The unpopular package is then expected to be taken to the lower house for final approval, again in a vote of confidence, by the end of the month.
Caught between the ire of regional governments which will bear the brunt of the cuts, and the rigidity of Giulio Tremonti, finance minister and architect of the bill, the prime minister’s mid-term crisis has been deepened by his handling of a spate of corruption scandals involving ministers and senior officials.
While the government is unlikely to collapse over the emergency budget, few commentators are betting on Mr Berlusconi,73, surviving his internal power struggles and seeing out his full five-year term in office to 2013.

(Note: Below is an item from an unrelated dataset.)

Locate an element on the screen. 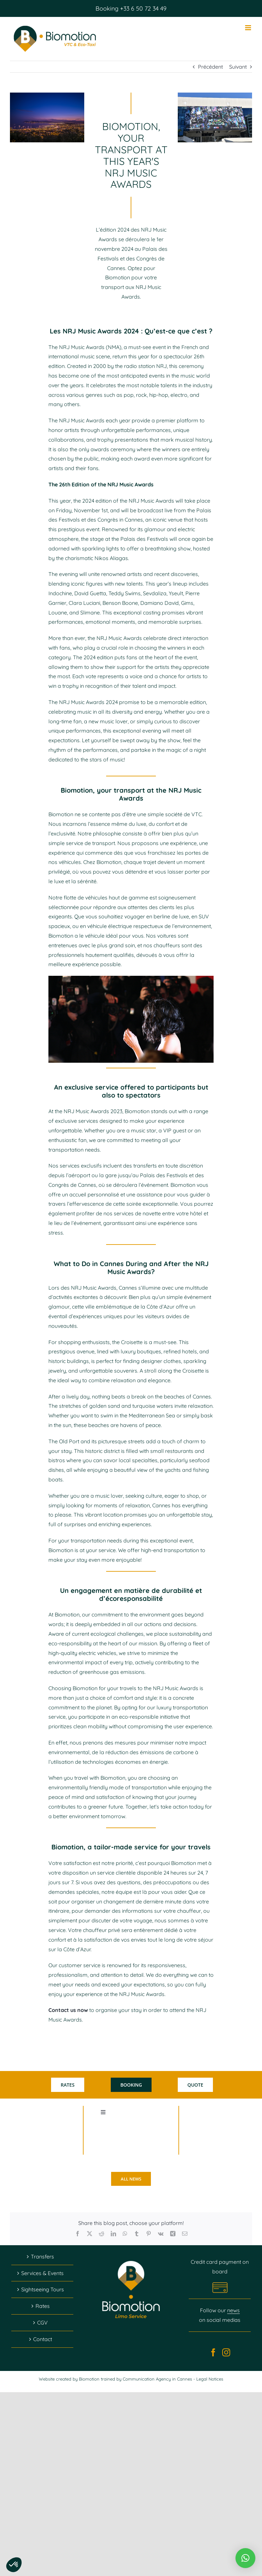 The image size is (262, 2576). [Facebook] is located at coordinates (213, 2352).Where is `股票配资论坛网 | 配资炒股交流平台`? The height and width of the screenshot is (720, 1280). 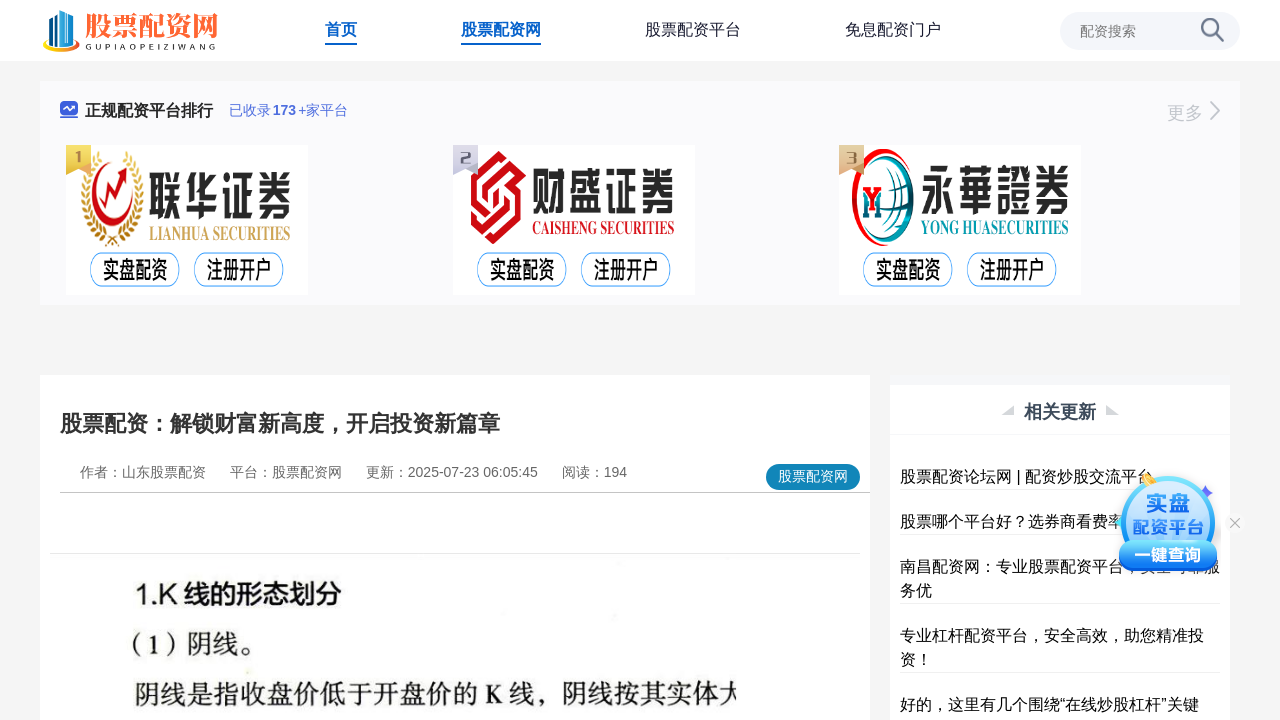
股票配资论坛网 | 配资炒股交流平台 is located at coordinates (1026, 476).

Given Italy’s relatively contained budget deficit, the proposed cuts for 2011-12 are not as drastic as those implemented by Greece, Ireland or Spain. Yet the possibility of Italy struggling to maintain payments on its state debt – projected by some economists to rise to 120 per cent of GDP by the end of next year – has forced Mr Tremonti to take action.
“Perennially weak growth and a mountain of government debt mean that the Italian public finances are a potential time-bomb waiting to explode,” London-based Capital Economics noted earlier this month.
“Indeed, we think the size of the government’s debts will eventually prompt the markets to turn their sights on Italy and a default is a distinct possibility,” it said, airing a view that, for the moment at least, is not shared by most economists.
Ben May, Italy analyst for Capital Economics, said yesterday that the government might need to implement further cuts to meet the 3.0 per cent deficit target by 2012 if economic growth came in lower than official forecasts, which he thought likely.
As 10bn euros of the austerity package are projected income from a crackdown on tax evasion, the bulk of the cuts – some 8bn euros – will fall on regional and local governments.
A wage freeze in the public sector and deferred pensions have also run into widespread opposition, while industry has lobbied against reductions in incentives for renewable energy and a rise in tariffs for insurance companies.
“It is all on the shoulders of the local authorities,” commented Sandro Gozi, member of parliament for the opposition Democratic party. “It is clear this will lead to raising taxes at the local level or a fall in the quality of services.”
“Unemployment will grow and economic growth will remain at the lowest in Europe as it has done over the past decade,” he told the FT, lamenting the lack of growth-promoting measures in the emergency budget.
After meeting eurozone finance ministers in Brussels on Tuesday, Mr Tremonti declared of the proposed cuts: “There was no retreat on the numbers or the details.”
The senate yesterday debated the government’s latest “maxi-amendment” to the package which had become stalled by the tabling of over 1,200 proposed changes.
Debate was held in such arcane details as how cuts in education would change the size of classes with handicapped students. The government is also using the bill to protect special interest groups, angering its own agriculture minister by delaying payments of fines to the European Commission by farmers exceeding milk quotas.
Mr Berlusconi’s difficulties in parliament have compounded the image of a government struggling to lead from the front despite its sizeable majority.
A vote of no-confidence tabled by the opposition for next week over Nicola Cosentino, a senior Treasury official, also threatens to divide the government. A powerful politician from Naples, Mr Cosentino is under investigation for his possible role in a suspected “secret society” of businessmen, politicians and magistrates which led to three arrests last week. He has denied wrongdoing.